El ideal griego seguía su expansión por el mundo y había sido ya adoptado por la mayoría de los pueblos conquistados cualesquiera que fueran sus dioses o religiones. En la tradición griega, la religión no interfería en la moral ni en la ética de la vida personal, familiar o social. Sin embargo, en el judaísmo, la adhesión a Di–s exigía fidelidad y coherencia con los principios éticos y morales de la Toráh (el Pentateuco). Siempre hubo una fuerte resistencia a la conversión, al menos por parte del núcleo más piadoso de las comunidades judías, ya que mantenían su fe en el Di–s único y seguían las leyes, costumbres y ritos establecidos para honrar la Alianza generación tras generación. (3) No alabarían a otro Di–s ni abandonarían sus mandamientos. Por ello, Él amaría y protegería a Su Pueblo elegido y enviaría a ha-Mashiyáj (el Ungido) que liberaría a Israel para la eternidad, convirtiéndolo en el guía de las naciones.
Los yehudím (judíos) que seguían observando la Toráh (el Pentateuco) tuvieron que soportar la traición y la debilidad de muchos hermanos. Los conversos más exaltados llegaban a pedir la destrucción de los rollos de la Toráh, o transgredían la prohibición de comer la carne de cerdo y otros alimentos considerados impuros. En definitiva, la Alianza parecía tener los años contados, porque la población vivía acosada, perseguida y continuamente influenciada por el encumbramiento y la propaganda de los valores de la vida helenística, que traerían tranquilidad y progreso a su miserable existencia.

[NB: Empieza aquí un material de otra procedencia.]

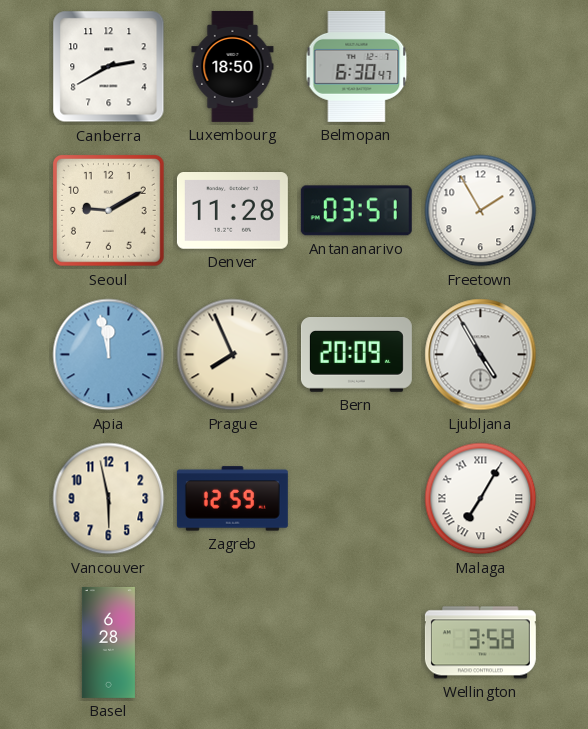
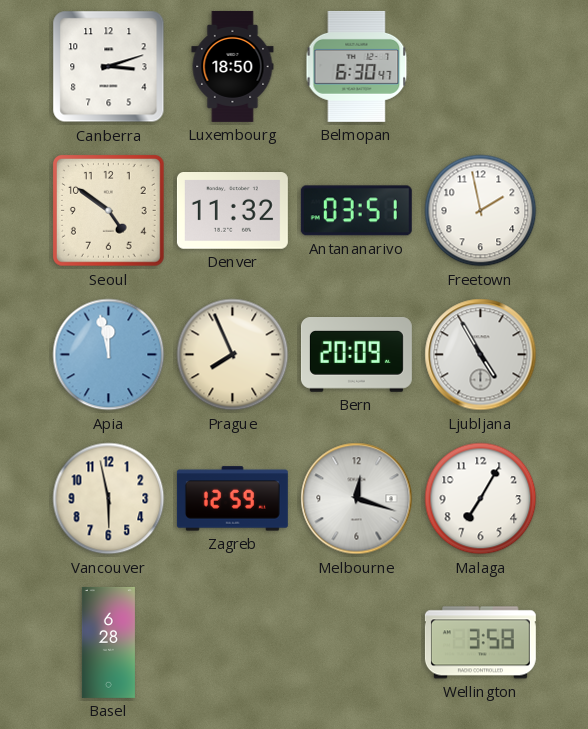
Canberra: 2:40 -> 3:12
Seoul: 9:10 -> 4:51
Denver: 11:28 -> 11:32
Freetown: 1:55 -> 1:58
Melbourne: none -> 12:18
Malaga numerals: Roman -> Arabic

Antíoco IV fue un rey tirano que estableció un sistema opresor sin precedentes sobre el Pueblo Yehudí (judío) al que hizo vivir una de las etapas más nefastas de su historia. Antíoco IV recelaba, al igual que su padre, de todo lo que no fuera griego y lo trataba con desdén. Manifestó en grado sumo la ambición por conquistar el mundo y por extender e imponer la lengua y cultura griegas en los dominios del Imperio. Ejerció una política helenizante agresiva y violenta como nunca se había conocido, y destruyó cuanto se oponía a sus normas hasta que la expansión de Roma terminó con su poder.
Se hizo llamar Antíoco Epífanes, que significa «revelación divina», pero sus súbditos se burlaban de él a sus espaldas y le decían «epímanes», que significa «el loco».
La resistencia del Pueblo Yehudí (judío) a la apostasía fue para Antíoco una afrenta personal que impregnaba de cólera sus días. Impuso una tiranía sin límites contra toda expresión religiosa, ritual o cultural propia de los yehudím (judíos). Asesinó, encarceló y torturó a los sacerdotes, así como a varios líderes laicos de las comunidades. Ordenó el saqueo de las propiedades de los yehudím (judíos) junto con el hostigamiento a la población a fin de doblegar su voluntad, someterles a los caprichos del rey seléucida e imponerles sus ídolos paganos. El arcano Di–s de Israel sería suplantado por Júpiter Olímpico y Hospitalario, la nueva personificación de Zeus que Antíoco había abrazado en Roma.
Las luchas sacerdotales y la profanación del beit–ha–Mikdásh
De entre los yehudím (judíos) que habían abrazado la cultura griega, destacaba Yehoshúa, un alto sacerdote que se hacía llamar Yasón o Jasón. (4) Era hermano de Joniyó III (Onías III), ha–Cohén–ha–Gadól (Sumo Sacerdote). (5)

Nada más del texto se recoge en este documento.